Domanda

When I execute this command (where fail.cpp is a simple program filled with compiler errors), the errors are not output directly on the screen, but, rather, within the fail.out file:

g++ fail.cpp > fail.out 2>&1

From my introductory understanding of bash, this makes sense: > redirects the program output (stdout, a.k.a. 1) to fail.out, while 2>&1 redirects stderr (a.k.a. 2) to this new place for stdout, which is the file. (?)

But changing the order of the command makes things happen differently:

g++ fail.cpp 2>&1 > fail.out

Now, the error messages go directly onto the screen, and fail.out is a blank file.
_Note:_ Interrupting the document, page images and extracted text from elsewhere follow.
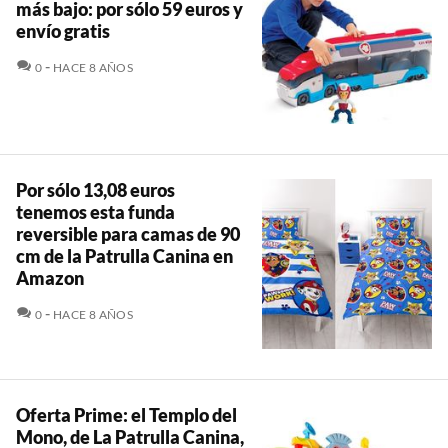
más bajo: por sólo 59 euros y
envío gratis
COMENTARIOS
0
HACE 8 AÑOS
Por sólo 13,08 euros
tenemos esta funda
reversible para camas de 90
cm de la Patrulla Canina en
Amazon
COMENTARIOS
0
HACE 8 AÑOS
Oferta Prime: el Templo del
Mono, de La Patrulla Canina,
Why is this? It seems like the same idea as above: redirect the errors that this command will produce to stdout (2>&1), and redirect that, in turn, to the fail.out file. Is it an order of operations thing that I am missing?

È stato utile?

Soluzione

2>&1 means "redirect stderr to where stdout is currently connected", and redirections are processed in order from left to right. So the first one does:

  1. Redirect stdout to the fail.out file.
  2. Redirect stderr to stdout's current connection, i.e. the fail.out file

The second one does:

  1. Redirect stderr to stdout's current connection, i.e. the terminal.
  2. Redirect stdout to the fail.out file.